Over the last few years, at the kinds of conferences where the world's technological elite gathers to mainline caffeine and determine the course of history, Google has entertained the crowds with a contraption it calls Liquid Galaxy. It consists of eight large LCD screens, turned on their ends and arranged in a circle, with a joystick at the centre. The screens display vivid satellite imagery from Google Earth, and the joystick permits three-dimensional "flight", so that stepping inside Liquid Galaxy feels like boarding your own personal UFO, in which you can zoom from the darkness of space down to the ocean's surface, cruising low over deserts, or inspecting the tops of skyscrapers. (The illusion of real movement is powerful; your legs may tremble.) You can swoop down to street-level in Cape Town, spot ships in the Mekong river, or lose yourself in the whiteness of Antarctica.

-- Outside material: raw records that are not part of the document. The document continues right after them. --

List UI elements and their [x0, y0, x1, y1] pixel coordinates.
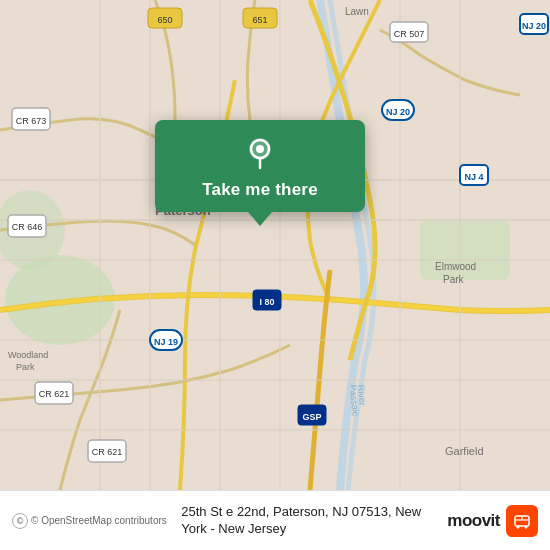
svg-text:NJ 20: NJ 20 — [386, 107, 410, 117]
svg-text:NJ 20: NJ 20 — [522, 21, 546, 31]
svg-text:Woodland: Woodland — [8, 350, 48, 360]
svg-text:NJ 19: NJ 19 — [154, 337, 178, 347]
svg-text:CR 507: CR 507 — [394, 29, 425, 39]
svg-text:CR 621: CR 621 — [92, 447, 123, 457]
svg-point-53 — [256, 145, 264, 153]
address-text: 25th St e 22nd, Paterson, NJ 07513, New … — [181, 504, 439, 538]
svg-text:CR 673: CR 673 — [16, 116, 47, 126]
moovit-icon — [506, 505, 538, 537]
svg-text:Lawn: Lawn — [345, 6, 369, 17]
svg-text:River: River — [356, 384, 368, 406]
callout-label: Take me there — [202, 180, 318, 200]
svg-text:Park: Park — [443, 274, 465, 285]
osm-text: © OpenStreetMap contributors — [31, 515, 167, 526]
moovit-text: moovit — [447, 511, 500, 531]
bottom-bar: © © OpenStreetMap contributors 25th St e… — [0, 490, 550, 550]
svg-text:CR 646: CR 646 — [12, 222, 43, 232]
svg-text:NJ 4: NJ 4 — [464, 172, 483, 182]
svg-point-55 — [517, 525, 520, 528]
callout[interactable]: Take me there — [155, 120, 365, 212]
svg-text:GSP: GSP — [302, 412, 321, 422]
svg-text:650: 650 — [157, 15, 172, 25]
svg-text:Garfield: Garfield — [445, 445, 484, 457]
svg-text:CR 621: CR 621 — [39, 389, 70, 399]
svg-text:Park: Park — [16, 362, 35, 372]
map-container: CR 673 650 651 CR 646 NJ 20 NJ 4 NJ 19 I… — [0, 0, 550, 490]
svg-point-56 — [525, 525, 528, 528]
svg-text:I 80: I 80 — [259, 297, 274, 307]
osm-icon: © — [12, 513, 28, 529]
moovit-logo: moovit — [447, 505, 538, 537]
svg-text:Elmwood: Elmwood — [435, 261, 476, 272]
svg-text:651: 651 — [252, 15, 267, 25]
pin-icon — [241, 134, 279, 172]
osm-attribution: © © OpenStreetMap contributors — [12, 513, 167, 529]
map-svg: CR 673 650 651 CR 646 NJ 20 NJ 4 NJ 19 I… — [0, 0, 550, 490]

But you don't, of course. What you do – or what I did, anyway, but watch anyone using Google Earth for the first time, and you'll see they do the equivalent – is to hurtle across continents to the semi-detached house on the outskirts of York where you grew up, to peer down at a street you know well. In an era of previously unimagined opportunities for exploring the far-off and strange, we want mainly to stare at ourselves.

It is a testament to the rate of change in the world of mapping, though, that Liquid Galaxy is now essentially old hat. Google has much, much bigger plans. In June it revealed that it had already started using planes – "military-grade spy planes", the New York senator Charles Schumer claimed – to provide more detailed 3D imagery of the world's big cities. It also unveiled the Street View Trekker, a bulky backpack with several 15-megapixel cameras protruding on a stalk, so that operatives can capture "offroad" imagery from hiking trails, narrow alleyways or the forest floor. Almost every month, new kinds of data are incorporated into Google Maps: in June, it was 2,000 miles of British canal towpaths, complete with bridges and locks; it was bike lanes. And for the first time, Google's dominance of digital mapping faces a credible threat: Apple has announced that it will no longer include Google Maps on iPhones or iPads, replacing it with an alternative that, an Apple source told the tech blog All Things D, "will blow your head off".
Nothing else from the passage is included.